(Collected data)
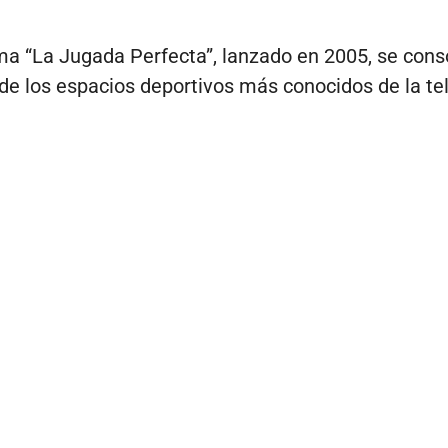
a “La Jugada Perfecta”, lanzado en 2005, se cons
e los espacios deportivos más conocidos de la tel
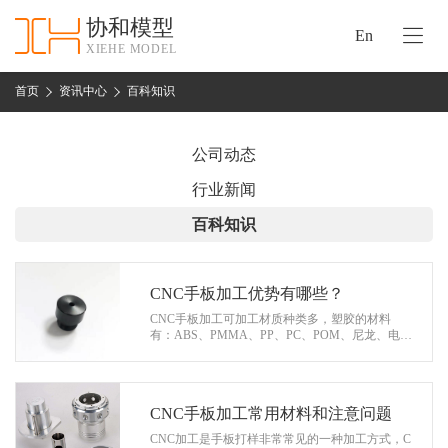
协和模型
En
XIEHE MODEL
协
和
首页
资讯中心
百科知识
首
手
页
板
公司动态
模
资
行业新闻
型
质
百科知识
认
加
证
工
实
CNC手板加工优势有哪些？
保
力
CNC手板加工可加工材质种类多，塑胶的材料
密
有：ABS、PMMA、PP、PC、POM、尼龙、电木
措
等，五金材料有：铝、镁和锌合金、铜、钢、铁
关
等，能满足手板的种类很多，目前在国内应用
施
广…
于
协
CNC手板加工常用材料和注意问题
联
和
CNC加工是手板打样非常常见的一种加工方式，C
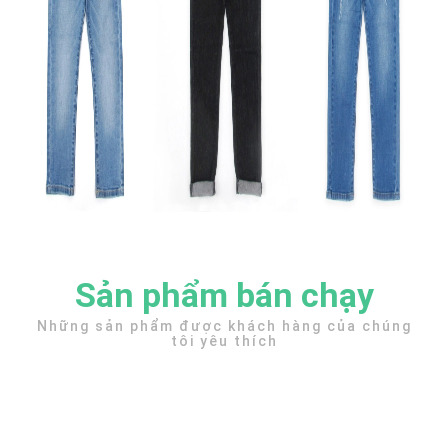
Sản phẩm bán chạy
Những sản phẩm được khách hàng của chúng
tôi yêu thích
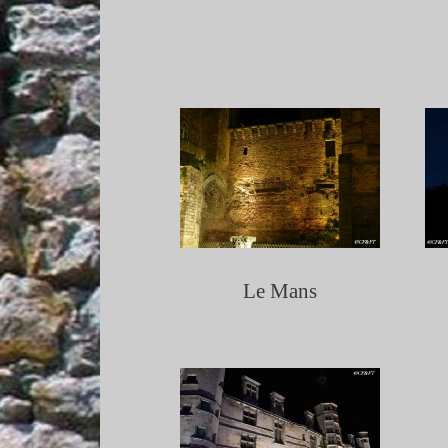
Le Mans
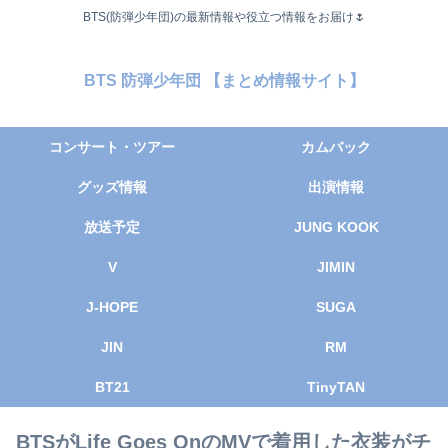
BTS(防弾少年団)の最新情報や役立つ情報をお届け🌷
BTS 防弾少年団 【まとめ情報サイト】
コンサート・ツアー
カムバック
グッズ情報
出演情報
放送予定
JUNG KOOK
V
JIMIN
J-HOPE
SUGA
JIN
RM
BT21
TinyTAN
BTSがLife Goes OnのMVで着用した衣装がチ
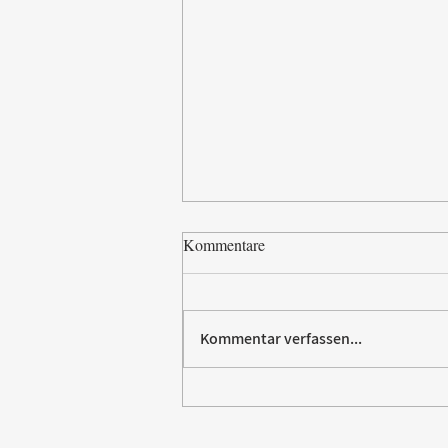
Kommentare
Kommentar verfassen...
Paw Patrol erobert die
Backstube – sichern Sie sich
jetzt Ihre Kollektion!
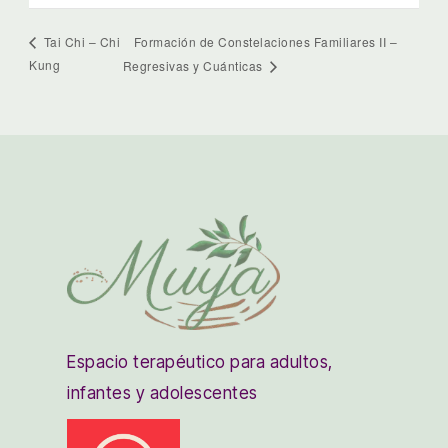
Formación de Constelaciones Familiares II –
Tai Chi – Chi
Kung
Regresivas y Cuánticas
Espacio terapéutico para adultos,
infantes y adolescentes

ABOUT THIS TASK:
Could you return exactly the lines starting with the one that contains "BTSがLife Goes OnのMVで着用した衣装がチ" and ending with the last line of the data above? Leave the pictures out.

ANSWER FOR THIS EXERCISE:
BTSがLife Goes OnのMVで着用した衣装がチ
Kommentare
Kommentar verfassen...
Paw Patrol erobert die
Backstube – sichern Sie sich
jetzt Ihre Kollektion!
Formación de Constelaciones Familiares II –
Tai Chi – Chi
Kung
Regresivas y Cuánticas
Espacio terapéutico para adultos,
infantes y adolescentes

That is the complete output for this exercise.